From this simple experiment, let us turn for a moment to the plant in its natural condition when affected by the white rust. If, after rain or dew, when the little drops of moisture hang like pearls about the sickly pallid leaves of the shepherd’s-purse, bespattered with the white pustules of the rust, we collect and examine a drop of water from the immediate neighbourhood of one of the pustules, we shall commonly find empty conidia and zoospores in different stages of development.
Plate XI.
W. West imp.
Water alone seems to be essential to them, and for this the conidia may remain unchanged for a month, and literally burst into activity at the first gentle shower, till the whole surface of the plant is swarming with zoospores. We may no longer doubt that a true vegetable produces from itself bodies endowed with active motion, resembling low forms of animal life, and yet in themselves not animalcules, as some would suggest, but essentially vegetable, as we shall hereafter demonstrate. To scientific men this is not new, except as regards fungi, for in algæ such bodies have long been recognized.

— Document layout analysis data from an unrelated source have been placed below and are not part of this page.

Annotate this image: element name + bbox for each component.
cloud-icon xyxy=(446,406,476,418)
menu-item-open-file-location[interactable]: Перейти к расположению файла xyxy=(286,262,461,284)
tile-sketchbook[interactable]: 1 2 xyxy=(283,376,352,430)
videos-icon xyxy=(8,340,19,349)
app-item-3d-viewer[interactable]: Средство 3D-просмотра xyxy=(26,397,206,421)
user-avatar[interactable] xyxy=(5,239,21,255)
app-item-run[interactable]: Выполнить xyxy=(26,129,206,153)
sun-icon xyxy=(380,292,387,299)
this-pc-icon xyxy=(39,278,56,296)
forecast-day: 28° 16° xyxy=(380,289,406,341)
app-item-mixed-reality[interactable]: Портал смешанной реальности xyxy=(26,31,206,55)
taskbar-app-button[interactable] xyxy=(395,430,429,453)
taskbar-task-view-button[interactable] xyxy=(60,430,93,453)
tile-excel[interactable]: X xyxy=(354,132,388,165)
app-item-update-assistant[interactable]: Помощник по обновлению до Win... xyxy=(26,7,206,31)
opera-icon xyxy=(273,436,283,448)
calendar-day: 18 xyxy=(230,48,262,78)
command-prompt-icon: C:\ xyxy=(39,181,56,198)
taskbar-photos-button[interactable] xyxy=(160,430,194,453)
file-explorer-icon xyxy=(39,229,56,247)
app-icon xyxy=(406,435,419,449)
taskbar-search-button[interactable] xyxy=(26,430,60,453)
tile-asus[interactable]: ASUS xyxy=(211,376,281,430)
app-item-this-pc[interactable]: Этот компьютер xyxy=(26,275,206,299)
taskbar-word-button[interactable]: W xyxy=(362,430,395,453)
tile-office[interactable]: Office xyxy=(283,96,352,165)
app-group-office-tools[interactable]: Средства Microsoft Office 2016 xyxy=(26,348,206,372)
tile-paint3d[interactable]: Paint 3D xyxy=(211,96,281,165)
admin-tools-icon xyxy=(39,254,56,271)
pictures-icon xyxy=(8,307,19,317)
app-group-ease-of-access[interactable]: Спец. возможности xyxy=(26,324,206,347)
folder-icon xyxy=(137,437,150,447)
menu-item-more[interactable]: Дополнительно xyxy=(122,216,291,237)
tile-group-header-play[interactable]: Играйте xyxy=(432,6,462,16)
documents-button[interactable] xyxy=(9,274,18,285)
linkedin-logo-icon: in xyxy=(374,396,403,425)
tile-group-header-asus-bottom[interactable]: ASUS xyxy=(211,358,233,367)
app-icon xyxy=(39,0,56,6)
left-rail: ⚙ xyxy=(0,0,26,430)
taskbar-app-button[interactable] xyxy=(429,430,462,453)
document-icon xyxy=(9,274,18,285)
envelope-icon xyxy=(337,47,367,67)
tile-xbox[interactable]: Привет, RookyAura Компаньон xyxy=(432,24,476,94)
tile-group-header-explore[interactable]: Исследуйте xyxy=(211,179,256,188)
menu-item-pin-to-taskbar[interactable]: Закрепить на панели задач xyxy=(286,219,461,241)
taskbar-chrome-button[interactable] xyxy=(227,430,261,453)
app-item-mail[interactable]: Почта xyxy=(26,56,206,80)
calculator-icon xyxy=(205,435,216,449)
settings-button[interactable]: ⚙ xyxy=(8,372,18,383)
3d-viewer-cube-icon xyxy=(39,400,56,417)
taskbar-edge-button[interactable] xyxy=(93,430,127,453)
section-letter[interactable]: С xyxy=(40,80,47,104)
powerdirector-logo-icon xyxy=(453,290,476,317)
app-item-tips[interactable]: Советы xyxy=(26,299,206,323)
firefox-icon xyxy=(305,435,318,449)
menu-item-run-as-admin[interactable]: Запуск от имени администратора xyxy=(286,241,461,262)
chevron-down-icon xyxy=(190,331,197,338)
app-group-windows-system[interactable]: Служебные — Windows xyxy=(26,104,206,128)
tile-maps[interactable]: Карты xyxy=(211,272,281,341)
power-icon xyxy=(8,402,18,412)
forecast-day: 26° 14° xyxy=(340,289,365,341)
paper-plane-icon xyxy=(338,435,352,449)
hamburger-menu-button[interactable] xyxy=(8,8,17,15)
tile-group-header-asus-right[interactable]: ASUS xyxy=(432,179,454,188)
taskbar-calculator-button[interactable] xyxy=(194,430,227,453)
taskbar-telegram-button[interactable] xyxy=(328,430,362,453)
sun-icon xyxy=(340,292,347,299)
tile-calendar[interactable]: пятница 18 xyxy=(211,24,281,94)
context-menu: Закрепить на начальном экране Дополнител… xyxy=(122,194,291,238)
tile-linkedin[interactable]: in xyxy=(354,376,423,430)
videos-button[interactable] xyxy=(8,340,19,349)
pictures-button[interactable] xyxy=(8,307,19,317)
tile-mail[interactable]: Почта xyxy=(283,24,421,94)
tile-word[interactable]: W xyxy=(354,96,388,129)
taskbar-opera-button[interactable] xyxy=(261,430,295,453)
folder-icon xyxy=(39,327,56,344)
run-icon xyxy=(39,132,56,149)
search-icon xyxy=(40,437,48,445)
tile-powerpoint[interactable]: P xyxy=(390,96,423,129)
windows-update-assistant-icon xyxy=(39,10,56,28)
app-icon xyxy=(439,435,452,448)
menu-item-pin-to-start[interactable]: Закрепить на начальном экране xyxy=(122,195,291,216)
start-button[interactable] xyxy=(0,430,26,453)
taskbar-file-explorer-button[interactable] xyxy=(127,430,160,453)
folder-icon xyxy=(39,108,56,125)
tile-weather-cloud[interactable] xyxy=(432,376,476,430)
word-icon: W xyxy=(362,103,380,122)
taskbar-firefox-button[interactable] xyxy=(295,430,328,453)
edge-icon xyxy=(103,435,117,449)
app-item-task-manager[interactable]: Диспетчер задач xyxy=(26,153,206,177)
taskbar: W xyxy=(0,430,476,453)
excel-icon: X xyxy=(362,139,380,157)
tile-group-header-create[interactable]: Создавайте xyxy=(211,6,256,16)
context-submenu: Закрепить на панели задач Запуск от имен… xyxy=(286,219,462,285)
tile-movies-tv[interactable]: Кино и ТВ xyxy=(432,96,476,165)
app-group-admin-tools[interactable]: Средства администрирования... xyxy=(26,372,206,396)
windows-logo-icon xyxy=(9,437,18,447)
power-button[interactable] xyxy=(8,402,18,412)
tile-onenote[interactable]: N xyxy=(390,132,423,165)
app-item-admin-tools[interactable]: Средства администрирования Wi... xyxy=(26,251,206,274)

A second kind of reproductive organs are described by Dr. de Bary; and if future examinations confirm his observations, as they doubtless will, this feature is an important one. It is true that M. Caspary long since detected similar bodies in moulds (allied to that which produces the potato disease), but he only knew them in a limited sense compared with what De Bary has revealed. These fruits are hidden amid the tissues of the plant on which the “white rust” is parasitic, and only betray their presence by the coloration of those tissues. To these bodies it is proposed to give the name of “oogonia” and “antheridia,” on account of their presumed sexuality, the “oogonia” representing the female, and the “antheridia” the male organs.
The oogonia are large spherical or ovoid cells, with a thickish membrane containing a granular protoplasm, or formative fluid. They are produced either terminally or laterally upon the threads of the mycelium, from which they are separated by septa or partitions.